Они молились, пока по ногам не побежали серые мурашки, и пестрая кошка клубилась у их ног. А потом легли в одну постель. Аксинья прижала к себе дочь, словно та была не невестой – крохотной девчушкой.
Можно ли в неполных восемнадцать лет мнить себя старухой?
Кто бы сказал Анне, хохотушке, проказнице и певунье, что жизнь ее обратится в тусклое безвременье, в сухость, что хуже любых слез, – не поверила бы… А все так и случилось.
Молодая вдова. Бессемейная да безродная – отца не смогла простить. Как ни винился он, как ни тряс заячьей губой, да не смогла. Ежели бы не игрища бесовские с невесткой, толстозадой Таисией, и братец был бы жив, и Фимка…

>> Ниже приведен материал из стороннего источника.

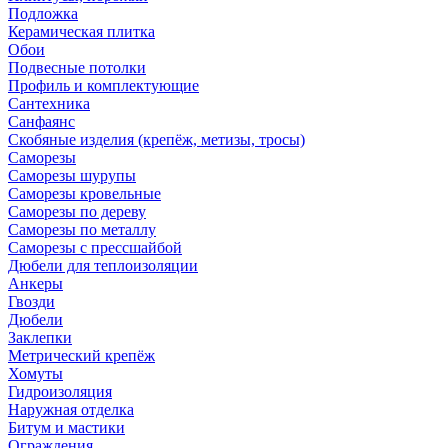
Подложка
Керамическая плитка
Обои
Подвесные потолки
Профиль и комплектующие
Сантехника
Санфаянс
Скобяные изделия (крепёж, метизы, тросы)
Саморезы
Саморезы шурупы
Саморезы кровельные
Саморезы по дереву
Саморезы по металлу
Саморезы с прессшайбой
Дюбели для теплоизоляции
Анкеры
Гвозди
Дюбели
Заклепки
Метрический крепёж
Хомуты
Гидроизоляция
Наружная отделка
Битум и мастики
Ограждения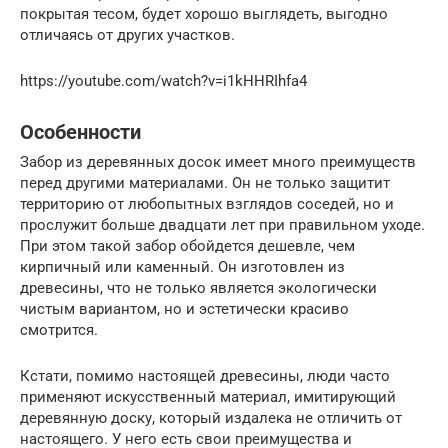
покрытая тесом, будет хорошо выглядеть, выгодно
отличаясь от других участков.
https://youtube.com/watch?v=i1kHHRIhfa4
Особенности
Забор из деревянных досок имеет много преимуществ
перед другими материалами. Он не только защитит
территорию от любопытных взглядов соседей, но и
прослужит больше двадцати лет при правильном уходе.
При этом такой забор обойдется дешевле, чем
кирпичный или каменный. Он изготовлен из
древесины, что не только является экологически
чистым вариантом, но и эстетически красиво
смотрится.
Кстати, помимо настоящей древесины, люди часто
применяют искусственный материал, имитирующий
деревянную доску, который издалека не отличить от
настоящего. У него есть свои преимущества и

Сам, сам без понуки шагнул с помоста, разбойник, тать, любимый муж, балагур и весельчак… Анна не могла отвести взора и видела мужнино последнее содрогание. Всякий раз, когда возвращалось к ней жуткое, вновь кричала, да громко, точно умалишенная. И птицы срывались с веток. И речка отвечала ей летом тихим плеском, а зимой, укрытая льдом, скромно молчала, но Анне и того было довольно.
Прорубь возле берега подморозило. Она взяла пешню[26] – небольшую, как раз вдовице на потребу, ударила по ледку, хрусткому, прозрачному, точно слеза. Ее руке хотелось сильного удара, такого, чтобы заныло плечо да в хребтину отдалось. Но лед поддался тут же, гладь распалась на мелкие льдинки, и в каждой из них увидела себя – растрепанную молодуху, что давно не ведала счастья.
– А меня отчего не позвала? – мужской голос, высокий, не чета Фимкиному, ударил ее по спине.
Анна вздрогнула и прошептала: «Огуряла»[27], хоть казачку, что спешил к ней на подмогу, ругательство не подходило. Невысокий, ловкий, с темно-русыми, изрядно потраченными сединой волосами, он не был стар. Всякая баба чует в мужике особое волнение, мягкость в глазах, желание выручить словом и делом, поневоле останавливает взор. Она может укорять себя, честить развратницей да грешницей, но не убежит от…
– Сама управилась, – сказала Анна, да так, чтобы голос был холоднее речного льда.
Узковатые зырянские глаза недовольно сощурились. Терпел ее нрав и вдовью печаль. Помогал, играл с сынишкой, рассказывал длинные истории про Eна[28], что создал солнце, звезды, птиц и людей, про злобного Куля – так звали зыряне дьявола, – про богатырей и духов. Говаривал: «Ваш Бог да наши вместе сидят, квас пьют», богохульничал. Впрочем, ей до того дела не было.
– Поди прочь! – Анна молвила речи, что давно созрели. Не застить Фимкины грехи – хоть на три капли крови умалить, лишь на то надеялась.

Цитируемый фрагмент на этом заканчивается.